Isbell’s research from his pilgrimage this past summer to Masters’ home turf in Lewistown and Petersburg, Ill., is on glorious display, not only in his selection of which poems to choose and how to arrange them in ever fascinating configurations but also in the projections, with the beautiful, the ugly and the comic in images of American life gone by.

Scenic designer Jenna Mady’s elegant set includes a simple rake of wooden planks, nine mismatched chairs, a small bandstand, a few stacked boxes and frames for the projections. Wesley Darton’s lighting design is appropriately atmospheric without being dark or oppressive. Heather Olson’s costumes are evocative of the period, with simple but effective changes made in progress by adding aprons, shawls, hats and coats.

The ensemble of five men and four women tackle nearly 60 of the poems in earnest direct address to the audience. While the monologues don’t all ring with the same levels of conviction and clarity, each of the cast members has a chance to connect in moments that are brutally honest, delightfully comic and frequently sarcastic.

Because each cast member is called upon to play several characters, it is important for them to distinguish each clearly with style, energy, dialect, projection and expression. Some of the ensemble members succeed at this more universally than others.

The evening’s most effective comic highlights are provided by Brian Saice as a fiddler and a diminutive judge and Phil Hoelscher as the ever-beleaguered husband.  On the tragic side of the ledger, Lauren Schulke resonates with her portrayals of a rape victim, a prostitute and the brutalized town poetess.

While it truly is an ensemble show, Ryan James Fargo brings a special maturity and confidence to his various personas. Fargo’s energy is electric and his understanding of how to take command of the stage and how to set each character apart make him the most compelling to watch.
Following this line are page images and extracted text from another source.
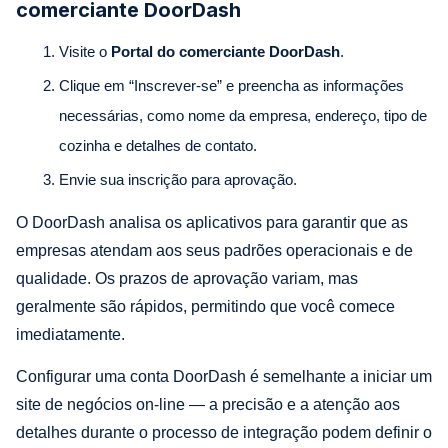
comerciante DoorDash
Visite o
Portal do comerciante DoorDash
.
Clique em “Inscrever-se” e preencha as informações
necessárias, como nome da empresa, endereço, tipo de
cozinha e detalhes de contato.
Envie sua inscrição para aprovação.
O DoorDash analisa os aplicativos para garantir que as
empresas atendam aos seus padrões operacionais e de
qualidade. Os prazos de aprovação variam, mas
geralmente são rápidos, permitindo que você comece
imediatamente.
Configurar uma conta DoorDash é semelhante a iniciar um
site de negócios on-line — a precisão e a atenção aos
detalhes durante o processo de integração podem definir o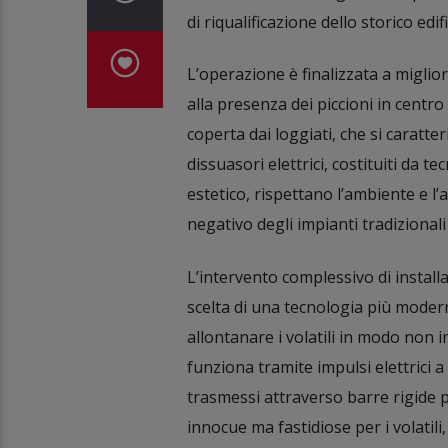
di riqualificazione dello storico edifi
L’operazione è finalizzata a miglior
alla presenza dei piccioni in centro
coperta dai loggiati, che si caratt
dissuasori elettrici, costituiti da 
estetico, rispettano l’ambiente e l’a
negativo degli impianti tradizionali 
L’intervento complessivo di installa
scelta di una tecnologia più modern
allontanare i volatili in modo non i
funziona tramite impulsi elettrici a 
trasmessi attraverso barre rigide p
innocue ma fastidiose per i volatili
Music Director Andy Kust (who also worked with Isbell on the adaptation) is the onstage “band,” playing piano and percussion. While the show is not a musical, the use of music in hymns, period songs and underscore helps to evoke mood and to provide another slant on the show’s themes.
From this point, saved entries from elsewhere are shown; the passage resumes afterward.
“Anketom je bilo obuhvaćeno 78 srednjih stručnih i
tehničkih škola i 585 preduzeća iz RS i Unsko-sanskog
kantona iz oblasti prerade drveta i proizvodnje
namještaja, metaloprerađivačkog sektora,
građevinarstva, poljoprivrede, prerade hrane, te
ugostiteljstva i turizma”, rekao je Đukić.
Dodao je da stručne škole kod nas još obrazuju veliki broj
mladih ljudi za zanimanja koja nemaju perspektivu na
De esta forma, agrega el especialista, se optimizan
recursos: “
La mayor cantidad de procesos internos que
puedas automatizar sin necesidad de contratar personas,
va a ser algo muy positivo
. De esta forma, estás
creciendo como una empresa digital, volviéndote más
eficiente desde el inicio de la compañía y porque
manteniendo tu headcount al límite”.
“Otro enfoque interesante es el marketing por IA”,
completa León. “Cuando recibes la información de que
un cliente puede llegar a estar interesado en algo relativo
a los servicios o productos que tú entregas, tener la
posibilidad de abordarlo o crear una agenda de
The full-company vocals on “Blessed Assurance” and, most particularly, “This Little Light of Mine” are stunning. One of the evening’s other standout musical moments is a lively full-company square dance, choreographed by Rebecca Katz Harwood.

The cast shows an obvious reverence for the poems and the songs throughout, most particularly with the closing hymn, “I Feel Like Traveling On.” The song underscores projections of people in the community who sent in photos of themselves and their loved ones, reminding us all how fleeting such moments are.

The English teacher part of my soul hopes that UMD’s production will spark interest in audience members going back to the original source material, to do their own detective work of how intricately these characters connect in a masterwork that reads like a kaleidoscopic mosaic of the human experience.